Finding the Best Way Home: A Eucharistic Reflection

Finding the Best Way Home: A Eucharistic Reflection

Life lost and forsaken cannot be renewed unless it is taken up again. To be lost on the road of life, without any recourse to purpose or endeavor, leads the soul away from where it is meant to be. Here is the problem we find ourselves in, we, us, who are God’s people, cannot come back to God unless He leads us back to Himself. This is the journey I invite you all on now, a journey back to Christ in this year of the Eucharistic Revival. This is the journey we all take as Church members. We live life following Christ as we go down the road that leads us home.

How hard and daunting is this road when so lost and confused we are, how great is the discursion we face. So many do not know the gift that awaits them in the Church, so many multitudes in such a great crowd do not know who awaits them every day that leavened hosts are broken and sanguine wine is poured out at the Lamb’s high feast.

This, then, is my hope. I want to invite our Catholic family to awaken and remember the great gift we have in the Eucharist. It is my hope to invite everyone back again. Here we are, looking out over the cosmos, wondering and worrying what will become of all that is. I venture here, to say as our forefathers said before us, that we should look in, not out and up.
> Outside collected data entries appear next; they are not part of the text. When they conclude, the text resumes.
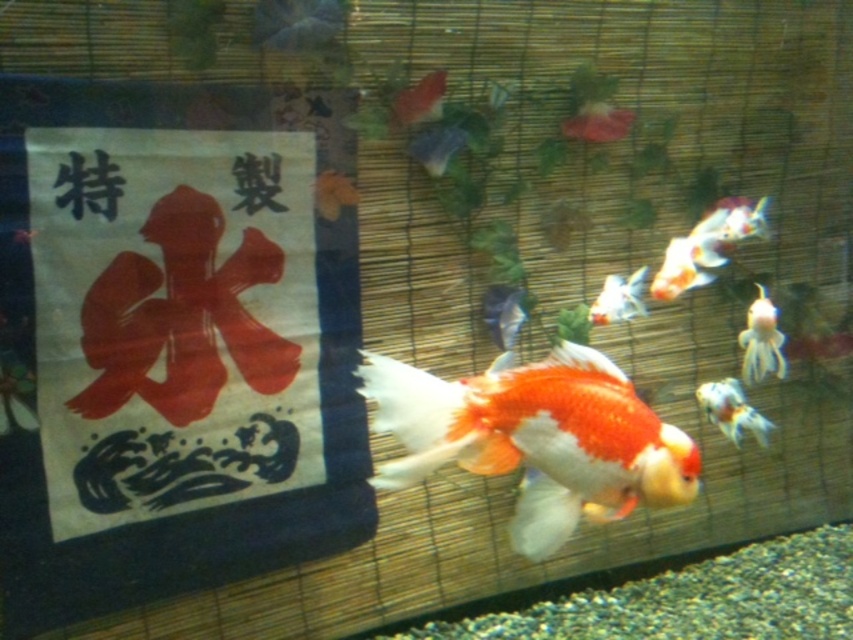 Between white glossy goldfish at right and translucent glass goldfish at upper right, which one is positioned higher?

translucent glass goldfish at upper right is higher up.

Identify the location of white glossy goldfish at right. (761, 340).

Can you confirm if shiny orange and white fish at center is shorter than white glossy goldfish at center?

Incorrect, shiny orange and white fish at center's height does not fall short of white glossy goldfish at center's.

Between shiny orange and white fish at center and white glossy goldfish at center, which one is positioned lower?

shiny orange and white fish at center

The image size is (853, 640). I want to click on shiny orange and white fish at center, so click(537, 438).

Between orange and white translucent goldfish at upper right and orange glossy goldfish at lower right, which one has more height?

orange and white translucent goldfish at upper right

Can you confirm if orange and white translucent goldfish at upper right is shorter than orange glossy goldfish at lower right?

In fact, orange and white translucent goldfish at upper right may be taller than orange glossy goldfish at lower right.

Which is in front, point (688, 285) or point (718, 413)?

Point (688, 285)

The width and height of the screenshot is (853, 640). In order to click on orange and white translucent goldfish at upper right in this screenshot , I will do `click(689, 259)`. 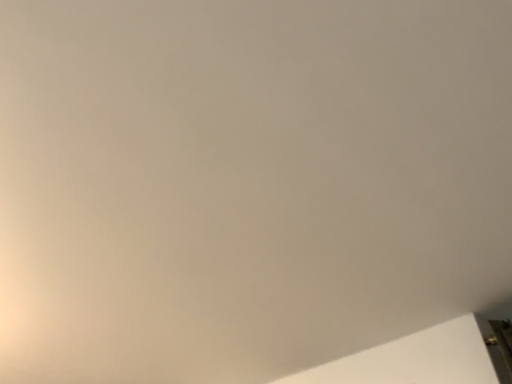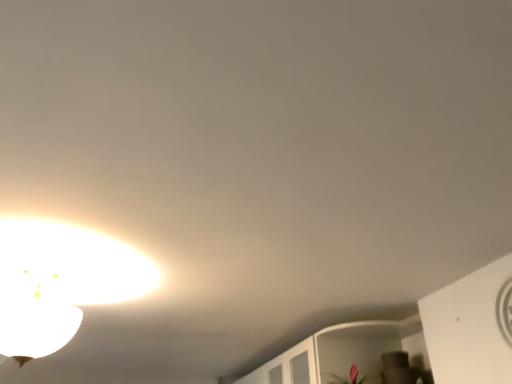 Question: How did the camera likely rotate when shooting the video?

Choices:
 (A) rotated downward
 (B) rotated upward

Answer: (A) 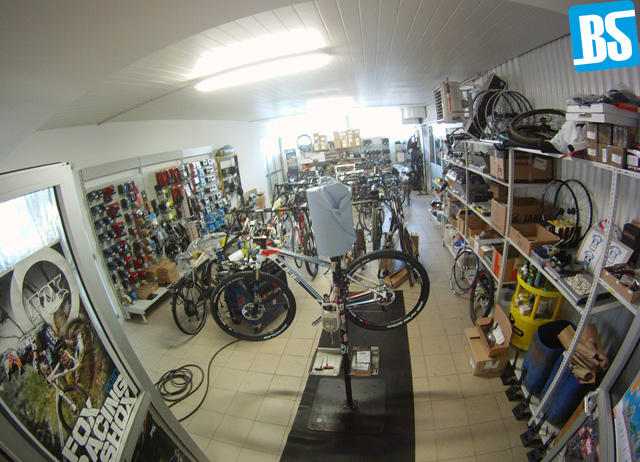 I want to click on ceiling, so click(393, 55).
Here, in the sacred mysteries of the Holy Mass, we regain our ontological footing. We rediscover who sits before us in eternity for judgment. Here and there, in sacred time, we find God again, who only wants us to return to him in love. I offer a humble testimony on a life lived in the Eucharist. I give it over as a witness to faith. Please join me on this journey, a walk in wonder back to the highest Sacrament. I write this as a small soul who knows what it means to walk in the wonder of our Heavenly life. These reflections are meant to be an invitation to any reader to come closer to Christ in reflection. Let us then walk in wonder as I share with you some humble pieces of my Eucharistic journey.

Panem Vitae

All life begins with conception and comes to fruition at birth. This is where my journey began on June 19th, 1991; although my true life began when I was baptized on August 3rd. I am told that I was born weak and subtle. I had to go on a breathing machine when I first came into the World. I could go home after a day or two when my little body was healthy enough.

Then my true life was ready to begin when I entered the Holy Waters in the Font at Baptism. Although I was a baby at the time and I do not remember the day in itself, I look back on my Baptism as the foundation of my spiritual life. All things in the Christian life flow from and are known by our Baptism. This event is the true fulfillment of initiation into the Church. When one enters into Baptism they are washed clean and join the Church. I have become more aware of this truth as time has gone on in my life.

I cannot describe my spiritual journey well without first going back to my time of most joyful remembrance, First Communion. First Communion brings the soul into contact with Christ in the fullest Sacramental way. I remember the day almost vividly. My mom got me a white dress shirt and black pants and shoes to prepare for the important day. My family came to Church and I nervously looked around to see how many people would look at me. At the time of Mass everything seemed to come together. I remember that the Mass went smoothly and I did not make a mistake. I do not, honest to say, remember receiving the host at all. I only know how it shaped the form and thrust of my spiritual journey for the rest of my life.

I cannot praise the Eucharist enough. I believe the ascetic beauty and quality of the unleavened bread and red wine are themselves so superior to any other ritual I have ever encountered. This is said in respect to other religions, yet I would not trade this experience for the World. And the quintessential beauty non-withstanding, the Real Presence of our Lord and God in itself is incomparable to any other religion or human action. We know, by faith, that we receive our Lord Jesus in this Eucharist. I have only too recently become aware of how valuable and essential the Eucharist is to anyone’s life, and how I base my whole life around it. I marvel always at how Holy Communion has been the center of my life. I would not be whole without it. It is indeed my breadth and source and summit. That day, as we little ones assembled in the sandstone and brick building of St. James, we were being given the greatest of gifts, as St. Gregory Nazianzen says, not to consume but to be consumed. My life centered on this great gift ever since, becoming for me the center of my life in every aspect and all respects. My life changed emphatically and never was the same afterward. I can say the Eucharist and First Communion were my first true steps on the path to God.

Invitation to Wonder

Remember the maxim, practice what you preach. Faith will mean nothing without being put into practice. We can only go forward when we look back at what matters most. I encourage you then, remember your Baptism. If you were baptized as a convert Catholic, you have the blessing of remembering the actual moment and the details of the day. Think about your blessed First Communion. Take time to remember as much as you can. Give thanks to God for these sacred moments, mysterious in their glory, which laid the foundation of your life in both body and spirit. Amen.